Ha fatto bene Letta a polarizzare? La risposta è sì. Può non piacere il contrasto tra il rosso e il nero delle card elettorali, peraltro subito diventate virali, può infastidire la contrapposizione secca tra parole e concetti (troppo semplice e asciutta per i tanti osservatori con la puzza sotto il naso), può far storcere la bocca l’attacco diretto all’unica donna leader della competizione, ma tra la visione politica che propone il Partito democratico e quella di Giorgia Meloni c’è una distanza siderale. E sia chiaro, non si tratta della battaglia tra fascismo e anti-fascismo; è ridicolo pensare che la “sorella d’Italia” trasformi noi e i nostri figli in piccoli e grandi balilla, pronti al passo dell’oca. La politica delle emozioni eccita gli animi nell’istante in cui la si usa, ma poi lascia ben pochi strascichi sulla vita reale delle persone.
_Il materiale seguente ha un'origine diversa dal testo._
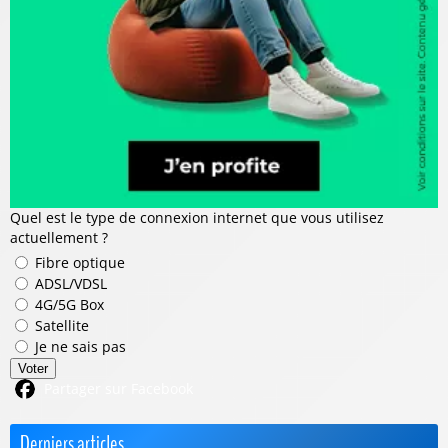
Quel est le type de connexion internet que vous utilisez
actuellement ?
Fibre optique
ADSL/VDSL
4G/5G Box
Satellite
Je ne sais pas
Voter
Partager sur Facebook
Derniers articles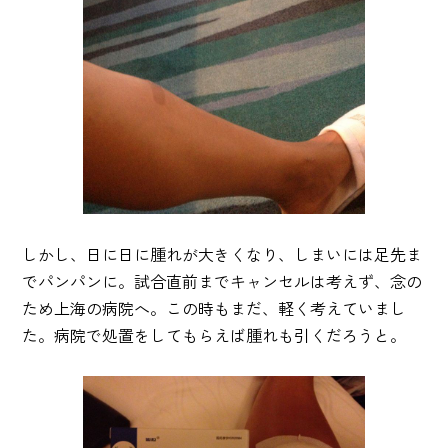
しかし、日に日に腫れが大きくなり、しまいには足先ま
でパンパンに。試合直前までキャンセルは考えず、念の
ため上海の病院へ。この時もまだ、軽く考えていまし
た。病院で処置をしてもらえば腫れも引くだろうと。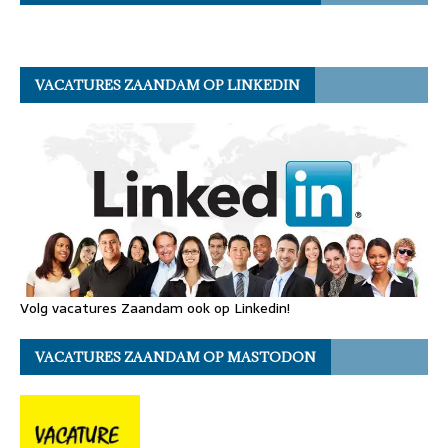
VACATURES ZAANDAM OP LINKEDIN
Volg vacatures Zaandam ook op Linkedin!
VACATURES ZAANDAM OP MASTODON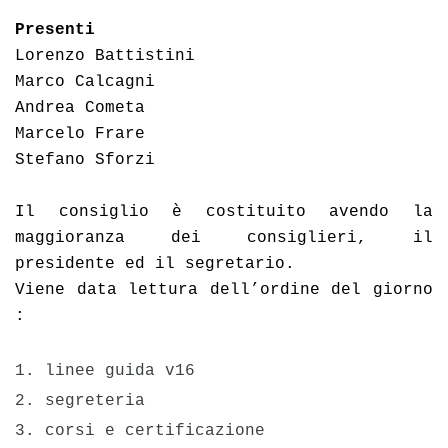
Presenti
Lorenzo Battistini
Marco Calcagni
Andrea Cometa
Marcelo Frare 
Stefano Sforzi
Il consiglio è costituito avendo la 
maggioranza dei consiglieri, il 
presidente ed il segretario.
Viene data lettura dell’ordine del giorno 
:
1. linee guida v16
2. segreteria 

3. corsi e certificazione
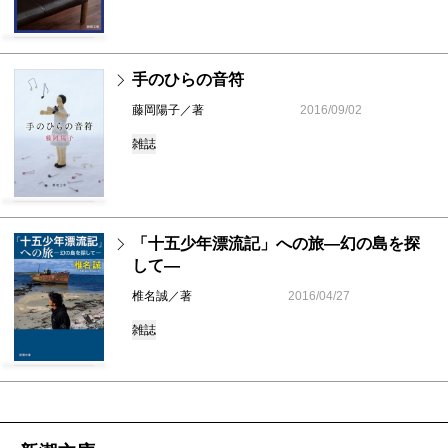
手のひらの音符
藤岡陽子／著
2016/09/02
雑誌
「十五少年漂流記」への旅―幻の島を探
して―
椎名誠／著
2016/04/27
雑誌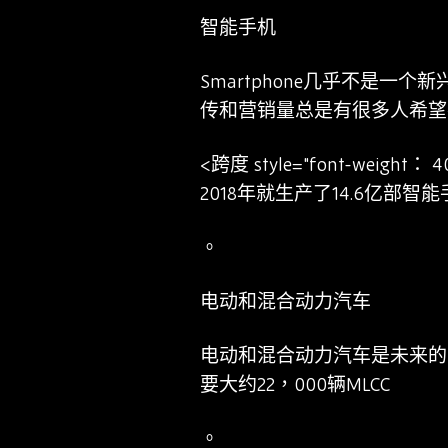
智能手机
Smartphone几乎不是
传和营销量总是有很多人希望
<跨度 style="font-wei
2018年就生产了14.6亿
。
电动和混合动力汽车
电动和混合动力汽车是未来的
要大约22，000辆MLCC
。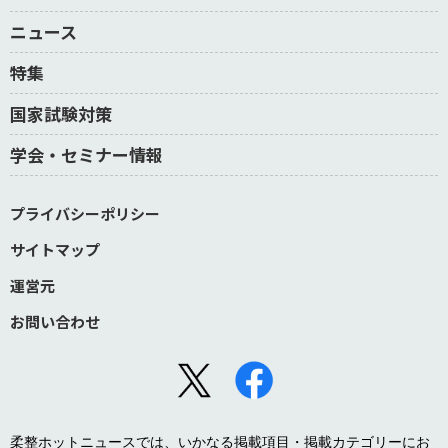
ニュース
特集
国家試験対策
学会・セミナー情報
プライバシーポリシー
サイトマップ
運営元
お問い合わせ
柔整ホットニュースでは、いかなる掲載項目・掲載カテゴリーにお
Semmai il contrasto tra Letta e Meloni, molto pratico e pieno di ripercussioni, è tra le proposte economiche, quelle sociali, sino al rapporto con la scienza e a quello con l’Europa. Da un lato la flat tax, che, se realizzata sia al 15% che al 23%, sia intera che per fasi, avrebbe almeno due conseguenze oggettive: destabilizzerebbe i conti pubblici, pesando per circa 30 miliardi all’anno a beneficio solo di una parte di popolazione (la più ricca) e ridurrebbe al lumicino la spesa sociale e sanitaria come dimostrano i paesi in cui è stata sperimentata. Andrebbe dunque a diretto discapito delle fasce più deboli. Quelle di cui Salvini dice di volersi occupare in via prioritaria, chiedendone anche la protezione al Cuore immacolato di Maria. A questa idea minimale di welfare, che è l’altra faccia della tassa piatta, fa da complemento l’abolizione del reddito di cittadinanza proposta da Meloni, che certo va rivisto, ma che esiste in qualsiasi paese europeo e che assicura una scialuppa di salvataggio a chi non ha né reddito né ammortizzatori sociali. D’altro canto, se non lavorano i poveri non devono mangiare, si diceva nell’Inghilterra vittoriana dell’Ottocento, e a Meloni i salti all’indietro non spaventano di certo. Sullo sfondo, un sospetto diffuso verso le teorie scientifiche in materia di sanità e la conseguente accondiscendenza verso chi alimenta ipotesi anti-scientifiche e pregiudizi non dimostrati, come si è visto nel caso dei vaccini. Infine, l’Europa, sperabilmente da spolpare e svuotare di competenze per riportarle tutte giù, dentro ai confini rassicuranti dello stato-nazione dove si auspica vi siano solo Italiani doc.
Dall’altro lato, le proposte economiche e fiscali non mettono in discussione il principio della progressività, secondo cui i cittadini devono contribuire a seconda delle proprie possibilità e si punta sugli investimenti sociali per promuovere la coesione sociale e territoriale. Si è convinti che qualche strumento di ultima istanza ci debba essere per chi rischia davvero la sussistenza e si guarda con fiducia alla scienza, anche se i suoi dettami impongono sacrifici e limiti ai cittadini in nome di un interesse più grande. Ci si colloca poi saldamente in Europa per la regolazione di politiche e sfide che si ritengono sempre più interdipendenti. Si immagina una società che offre opportunità a tutti senza distinzioni tra orientamento sessuale, genere o etnia. Pur con tutte le differenze tra le forze politiche appartenenti alla coalizione guidata da Letta questi principi risultano condivisi e irrinunciabili.
In poche parole, la contrapposizione è tra conservatorismo e fiducia nel futuro, o meglio, tra chi con la politica gioca in difesa, proteggendo il fortino e difendendo quello che c’è e quelli che ci sono, e chi gioca in attacco senza paura di stravolgere schemi e soluzioni preconfezionate per raggiungere risultati migliori. Una bella differenza, da far capire bene agli Italiani. Anche col rosso e il nero.